Open ZhouGuangP opened 7 months ago
Sorry, we don't have time to organize the code right now. Based on the image and code we published, you should know how CLIPViC is designed. We think that two parts can affect the performance: the input preprocessing and the device.
Input Preprocessing:
self.cliptrans = T.Compose([
T.IResize([224, 224]),
# T.IResize([336,336]),
T.ToTensor(),
T.Normalize([0.48145466, 0.4578275, 0.40821073], [0.26862954, 0.26130258, 0.27577711]),
])
########################################################
image0, target0 = self.transforms(image, target)
image1, target1 = self.normalize(image0, target0)
clipimg, _ = self.cliptrans(image0, None)
# return image, target
return image1, target1, clipimg
Different devices can lead to small differences, which we think are normal. In addition, previous work has demonstrated the capabilities of the CLIP model.
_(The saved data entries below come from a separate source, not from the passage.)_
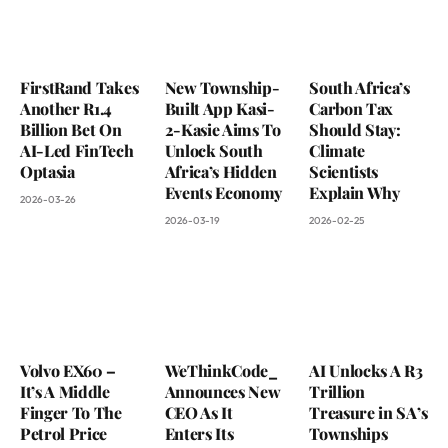
FirstRand Takes
New Township-
South Africa’s
Another R1.4
Built App Kasi-
Carbon Tax
Billion Bet On
2-Kasie Aims To
Should Stay:
AI-Led FinTech
Unlock South
Climate
Optasia
Africa’s Hidden
Scientists
Events Economy
Explain Why
2026-03-26
2026-03-19
2026-02-25
Volvo EX60 –
WeThinkCode_
AI Unlocks A R3
It’s A Middle
Announces New
Trillion
Finger To The
CEO As It
Treasure in SA’s
Petrol Price
Enters Its
Townships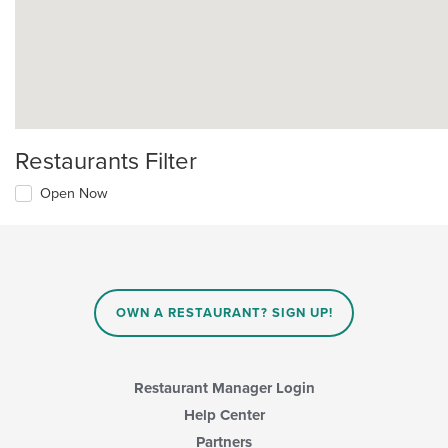
Restaurants Filter
Open Now
OWN A RESTAURANT? SIGN UP!
Restaurant Manager Login
Help Center
Partners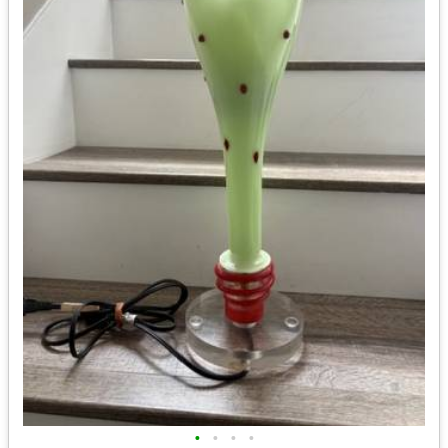
•
•
•
•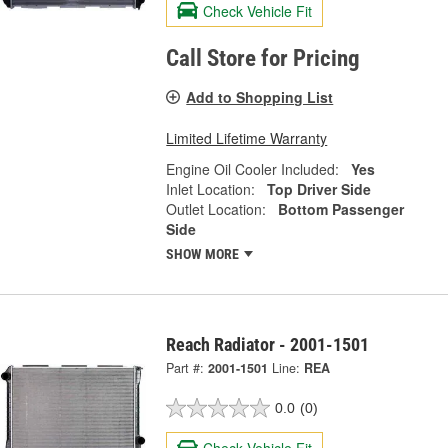
Check Vehicle Fit
Call Store for Pricing
Add to Shopping List
Limited Lifetime Warranty
Engine Oil Cooler Included:
Yes
Inlet Location:
Top Driver Side
Outlet Location:
Bottom Passenger
Side
SHOW MORE
Reach Radiator - 2001-1501
Part #:
2001-1501
Line:
REA
0.0
(0)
The CLIP branch alone (B/16, 35.84% mAP) outperforms PViC (34.69% mAP).
For zero-shot inference, we refer to ADA-CM, GEN-VLKT, and HOICLIP to solve the code problem step by step. The dataset is split according to GEN-VLKT. Then, the rare and non-rare evaluations are transformed into unseen and seen evaluations.
I also introduced CLIP on the PVIC, but it didn't work well than yours. And I don't know how to do the experiment under zero-shot setting, if you do, can you provide the code? I would really appreciate it.